I would get:\[2x-4= \pm 90-6x\]so\[2x-4=90-6x \vee 2x-4=6x-90 \Leftrightarrow\]\[8x=94 \vee 4x=86 \Leftrightarrow\]\[x=11.75 \vee x=21.5\]The last solution coming from the negative solution, which can probably be discarded...

- anonymous

Trig is a shortened way of saying Trigonometry

- ZeHanz

Which means every angle is an angle in a triangle?

- Hero

If you wanted to solve cos(2x-4)=sin(6x)
knowing that angles 2x - 4 and 6x are complementary you would simply add both equations together and set them equal to 90
2x - 4 + 6x = 90
8x - 4 = 90
8x = 94
x = 94/8
x = 11.75 in degrees.

- Hero

@ZeHanz, your approach seems to include unnecessary steps.

- Hero

All one needs to know is that if sin(x) = cos(y) then you are dealing with co-functions where x and y are complementary.

- anonymous

Our of curiosity how would you determine if the angles are in fact complementary in these types of equations?

- Hero

If you see a situation where you have an equation of the form
sin(x) = cos(y), then x and y must be complementary.

- Hero

The equation in that form is the definition of a co-function. That's how you know.

- Hero

It's not the mystery you're making it out to be.
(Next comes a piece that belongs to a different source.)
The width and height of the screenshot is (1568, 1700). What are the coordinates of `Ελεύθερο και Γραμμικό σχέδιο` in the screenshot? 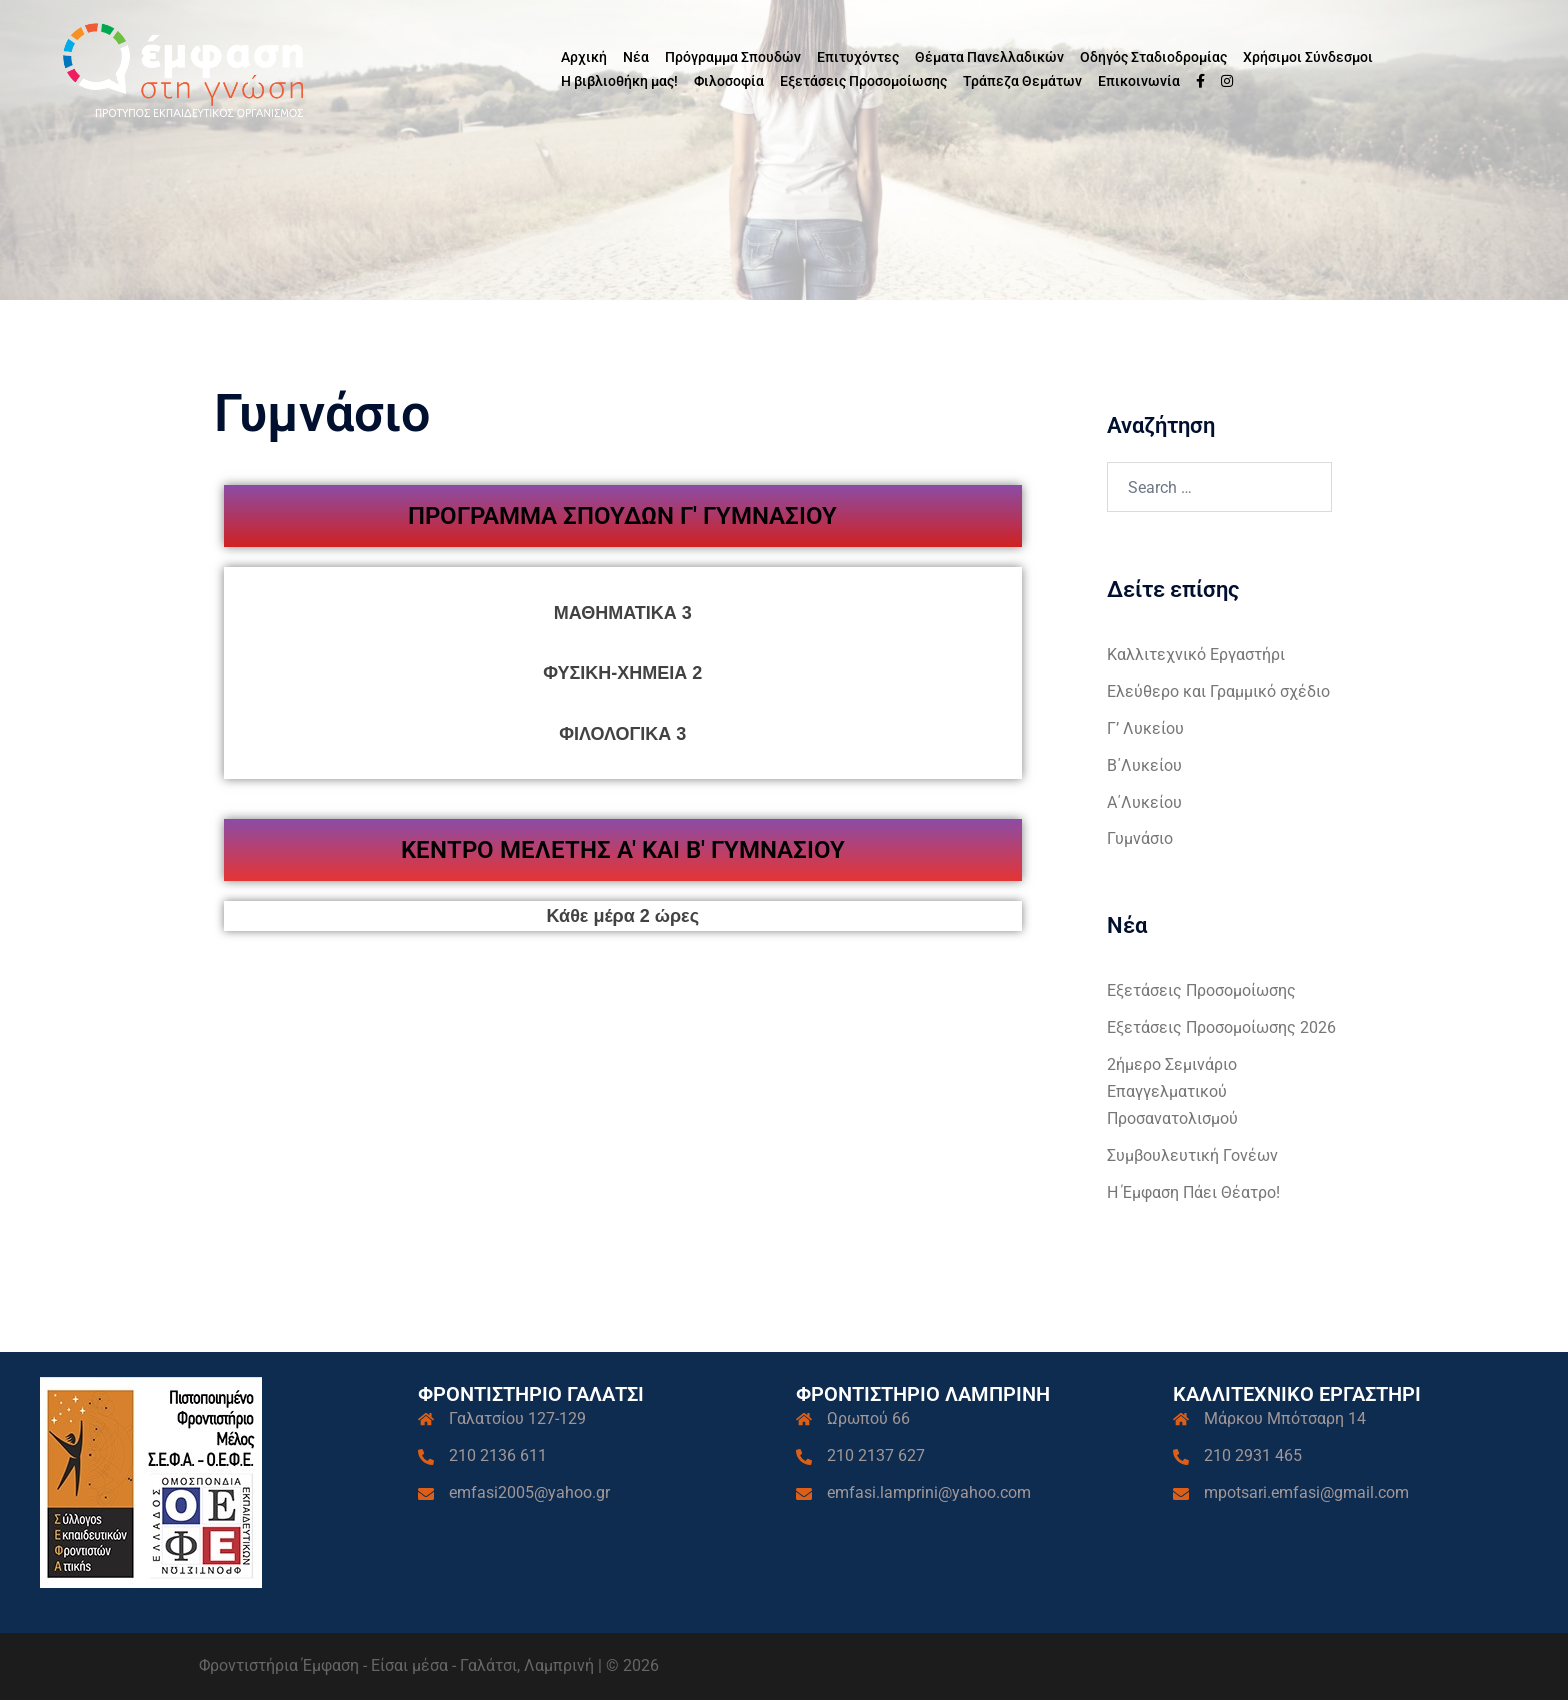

Co-functions are simply a property of trigonometric functions

- Hero

http://www.barstow.edu/lrc/tutorserv/handouts/045%20Trigonometric%20Properties.pdf

- Hero

sin(x) = cos(y) is a general form of a co-function identity where x and y are complementary angles such that x + y = 90
sin(6x) = cos(2x - 4) is a specific form of the co-function identity where solving 6x + (2x - 4) = 90 for x reveals the complementary angles.

- Hero

It's as simple as that.

- ZeHanz

@Hero: I understand now these equations are not about the sin and cos functions defined for every real number, but that they are connected to sin and cos as defined in triangles.